Hi.
On productive stand have 2 VM (4cpu, 12gb ram in each).
Graylog+elasticsearch+mongodb on each node and all in the docker.
All settings are set to default except:
ES_JAVA_OPTS: -Xms4g -Xmx4g (for elasticsearch)
GRAYLOG_OUTPUT_BATCH_SIZE: 1000 and GRAYLOG_OUTPUTBUFFER_PROCESSORS: 4 (for graylog).
NTP is correctly working on all nodes.
Elasticsearch cluster health is green.
Pipeline and extractors is not set.
In graylog have problem with too many uncommited messages:
We have a similar problem, but on a physical Dell server, 96Gb memory, 24 processors.
I’ve been alll over the tuning guidelines to do the best I can with it, but have found that it works normallly for a few days, then the message queue starts to back up, and eventually we lose messages.
Elasticsearch memory is not swappable, and is set to 24g, the system is not paging, but a major sign is both the elasticsearch and graylog CPU usage spikes up.
What one of my database team suggested for me, and it seems to work, is restarting the processes to clean up the state of the JVM - I think the garbage collect is starting to thrash.
Our system is processing on average 80000 messages / minute, and storing around 50Gb data / day.
For forward planning, I’m assuming a second graylog node would be more helpful than separating graylog from ES, is that correct?
No, running Graylog and Elasticsearch on separate machines is more important.
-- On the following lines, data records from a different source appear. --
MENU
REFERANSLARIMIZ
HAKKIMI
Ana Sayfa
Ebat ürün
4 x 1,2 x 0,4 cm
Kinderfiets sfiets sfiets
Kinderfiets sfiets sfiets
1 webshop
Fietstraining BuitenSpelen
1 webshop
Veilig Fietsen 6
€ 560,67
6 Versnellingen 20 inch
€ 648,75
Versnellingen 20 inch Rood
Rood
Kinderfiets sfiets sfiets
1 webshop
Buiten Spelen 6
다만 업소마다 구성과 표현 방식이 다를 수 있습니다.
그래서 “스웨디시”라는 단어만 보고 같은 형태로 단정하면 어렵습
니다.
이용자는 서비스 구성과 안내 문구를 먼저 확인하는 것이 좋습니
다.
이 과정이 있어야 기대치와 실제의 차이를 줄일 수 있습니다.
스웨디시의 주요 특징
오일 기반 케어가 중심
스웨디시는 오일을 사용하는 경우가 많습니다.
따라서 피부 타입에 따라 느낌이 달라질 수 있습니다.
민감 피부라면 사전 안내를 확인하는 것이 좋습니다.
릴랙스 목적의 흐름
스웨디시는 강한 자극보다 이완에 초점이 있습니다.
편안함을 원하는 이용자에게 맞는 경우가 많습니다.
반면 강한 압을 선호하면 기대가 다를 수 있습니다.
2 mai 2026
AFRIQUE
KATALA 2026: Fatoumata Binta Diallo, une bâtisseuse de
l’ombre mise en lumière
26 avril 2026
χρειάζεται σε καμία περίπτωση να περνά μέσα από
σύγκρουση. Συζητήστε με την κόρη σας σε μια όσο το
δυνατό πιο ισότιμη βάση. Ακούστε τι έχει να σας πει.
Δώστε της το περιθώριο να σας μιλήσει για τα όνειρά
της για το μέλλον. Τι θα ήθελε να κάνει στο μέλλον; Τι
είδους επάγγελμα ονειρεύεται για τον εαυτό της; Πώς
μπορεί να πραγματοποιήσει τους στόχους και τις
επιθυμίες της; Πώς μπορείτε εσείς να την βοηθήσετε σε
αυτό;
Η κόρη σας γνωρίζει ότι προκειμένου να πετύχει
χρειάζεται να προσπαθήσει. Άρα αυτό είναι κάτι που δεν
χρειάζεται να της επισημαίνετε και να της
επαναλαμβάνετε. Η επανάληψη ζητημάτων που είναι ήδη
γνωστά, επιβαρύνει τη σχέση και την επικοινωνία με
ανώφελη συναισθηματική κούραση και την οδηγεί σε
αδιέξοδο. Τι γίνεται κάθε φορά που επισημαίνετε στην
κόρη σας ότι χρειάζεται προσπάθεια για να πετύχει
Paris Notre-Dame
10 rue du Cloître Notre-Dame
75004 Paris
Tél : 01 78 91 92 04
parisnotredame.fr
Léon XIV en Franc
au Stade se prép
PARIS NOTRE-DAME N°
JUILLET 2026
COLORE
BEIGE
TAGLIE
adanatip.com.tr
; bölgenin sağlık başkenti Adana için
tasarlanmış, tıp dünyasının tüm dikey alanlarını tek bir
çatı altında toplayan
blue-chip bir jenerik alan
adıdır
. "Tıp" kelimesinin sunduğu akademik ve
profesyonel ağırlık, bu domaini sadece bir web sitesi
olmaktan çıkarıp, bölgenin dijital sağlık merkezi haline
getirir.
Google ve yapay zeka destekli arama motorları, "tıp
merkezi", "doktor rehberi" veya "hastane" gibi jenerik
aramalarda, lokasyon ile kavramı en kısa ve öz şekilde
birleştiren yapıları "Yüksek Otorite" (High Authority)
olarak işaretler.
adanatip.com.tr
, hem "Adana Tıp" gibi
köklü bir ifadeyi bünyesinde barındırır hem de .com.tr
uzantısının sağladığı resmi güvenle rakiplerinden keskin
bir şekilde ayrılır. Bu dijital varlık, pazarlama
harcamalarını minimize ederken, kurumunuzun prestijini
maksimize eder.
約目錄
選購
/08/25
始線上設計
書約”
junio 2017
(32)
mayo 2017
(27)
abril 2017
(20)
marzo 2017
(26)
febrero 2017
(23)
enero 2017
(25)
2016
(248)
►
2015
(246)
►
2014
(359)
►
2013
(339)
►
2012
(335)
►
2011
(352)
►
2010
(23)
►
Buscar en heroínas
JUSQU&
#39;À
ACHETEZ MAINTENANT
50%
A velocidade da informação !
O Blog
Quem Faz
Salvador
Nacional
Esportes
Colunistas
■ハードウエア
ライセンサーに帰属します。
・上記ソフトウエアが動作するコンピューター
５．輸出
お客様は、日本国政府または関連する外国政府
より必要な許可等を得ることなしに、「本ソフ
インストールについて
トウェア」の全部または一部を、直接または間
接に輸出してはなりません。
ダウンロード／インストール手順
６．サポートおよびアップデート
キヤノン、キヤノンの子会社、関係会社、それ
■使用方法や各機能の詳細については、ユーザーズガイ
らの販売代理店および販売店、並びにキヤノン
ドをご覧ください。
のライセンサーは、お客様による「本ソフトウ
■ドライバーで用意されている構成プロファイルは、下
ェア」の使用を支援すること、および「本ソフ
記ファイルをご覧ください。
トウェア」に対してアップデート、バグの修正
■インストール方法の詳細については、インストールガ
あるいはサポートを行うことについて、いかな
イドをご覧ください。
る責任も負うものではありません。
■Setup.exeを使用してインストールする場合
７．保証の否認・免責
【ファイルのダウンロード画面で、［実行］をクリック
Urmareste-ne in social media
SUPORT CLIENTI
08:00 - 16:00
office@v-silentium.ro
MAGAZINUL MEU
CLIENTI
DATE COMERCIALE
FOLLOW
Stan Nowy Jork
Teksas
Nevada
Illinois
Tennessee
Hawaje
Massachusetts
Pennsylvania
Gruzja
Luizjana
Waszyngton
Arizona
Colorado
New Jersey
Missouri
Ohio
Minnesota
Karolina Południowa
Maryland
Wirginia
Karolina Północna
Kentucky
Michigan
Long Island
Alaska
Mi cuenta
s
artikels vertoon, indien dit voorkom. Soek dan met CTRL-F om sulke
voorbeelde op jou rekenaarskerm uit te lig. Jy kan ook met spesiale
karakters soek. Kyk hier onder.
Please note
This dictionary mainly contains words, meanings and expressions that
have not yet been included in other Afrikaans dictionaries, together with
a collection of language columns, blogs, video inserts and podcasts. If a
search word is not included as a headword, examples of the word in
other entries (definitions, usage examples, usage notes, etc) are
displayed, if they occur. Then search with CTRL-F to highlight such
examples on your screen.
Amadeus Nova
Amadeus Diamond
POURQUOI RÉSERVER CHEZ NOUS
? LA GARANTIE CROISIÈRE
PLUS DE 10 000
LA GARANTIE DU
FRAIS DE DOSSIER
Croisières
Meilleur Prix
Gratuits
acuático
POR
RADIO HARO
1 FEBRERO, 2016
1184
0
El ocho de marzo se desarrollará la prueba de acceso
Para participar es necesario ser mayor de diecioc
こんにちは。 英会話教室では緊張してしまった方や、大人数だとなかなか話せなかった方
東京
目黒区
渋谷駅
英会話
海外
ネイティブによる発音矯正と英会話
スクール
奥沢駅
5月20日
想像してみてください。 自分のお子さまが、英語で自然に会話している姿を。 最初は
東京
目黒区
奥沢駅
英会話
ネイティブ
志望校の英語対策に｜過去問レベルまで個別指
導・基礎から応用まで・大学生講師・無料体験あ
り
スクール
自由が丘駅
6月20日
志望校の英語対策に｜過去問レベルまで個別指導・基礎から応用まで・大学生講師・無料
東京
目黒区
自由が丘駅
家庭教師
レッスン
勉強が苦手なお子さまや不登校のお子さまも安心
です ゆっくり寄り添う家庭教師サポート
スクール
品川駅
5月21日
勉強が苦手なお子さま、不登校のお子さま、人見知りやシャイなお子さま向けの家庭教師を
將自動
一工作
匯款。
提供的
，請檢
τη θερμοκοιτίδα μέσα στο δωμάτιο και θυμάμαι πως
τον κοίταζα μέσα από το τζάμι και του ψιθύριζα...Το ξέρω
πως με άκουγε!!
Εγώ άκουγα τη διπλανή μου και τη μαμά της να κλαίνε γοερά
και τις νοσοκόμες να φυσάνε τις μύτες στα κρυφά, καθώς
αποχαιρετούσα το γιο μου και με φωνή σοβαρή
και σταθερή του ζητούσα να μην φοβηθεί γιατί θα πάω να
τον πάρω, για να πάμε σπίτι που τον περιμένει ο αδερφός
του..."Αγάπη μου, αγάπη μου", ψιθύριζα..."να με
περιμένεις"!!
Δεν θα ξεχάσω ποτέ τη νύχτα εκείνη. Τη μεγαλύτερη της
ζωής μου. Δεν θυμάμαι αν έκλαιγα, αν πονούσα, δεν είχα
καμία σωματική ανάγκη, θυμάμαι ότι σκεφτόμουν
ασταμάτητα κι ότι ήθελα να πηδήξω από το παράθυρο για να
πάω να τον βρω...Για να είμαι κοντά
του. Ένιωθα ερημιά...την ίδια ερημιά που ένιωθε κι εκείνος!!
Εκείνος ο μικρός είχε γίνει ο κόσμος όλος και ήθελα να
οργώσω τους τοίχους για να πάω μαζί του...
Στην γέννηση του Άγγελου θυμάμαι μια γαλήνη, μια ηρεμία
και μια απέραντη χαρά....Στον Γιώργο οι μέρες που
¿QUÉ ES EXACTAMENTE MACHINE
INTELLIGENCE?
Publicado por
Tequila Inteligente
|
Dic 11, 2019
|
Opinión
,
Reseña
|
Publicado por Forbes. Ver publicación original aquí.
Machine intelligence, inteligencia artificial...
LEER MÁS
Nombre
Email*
Otherwise they’ll compete for the same resources (CPU, memory, I/O bandwidth and disk cache) which leads to cache thrashing.
After increasing resources on each VM (4 cpu -> 6 cpu, 14gb ram -> 16gb ram) and adding some memory to es (ES_JAVA_OPTS: -Xms4g -Xmx4g --> -Xms6g -Xmx6g) everything became fine.
For example to other posters: cluster with 2 VM (esrch + graylog + mongo on each) processes about 100-120gb logs in day and 3000-5000 messages in a second during peak hours.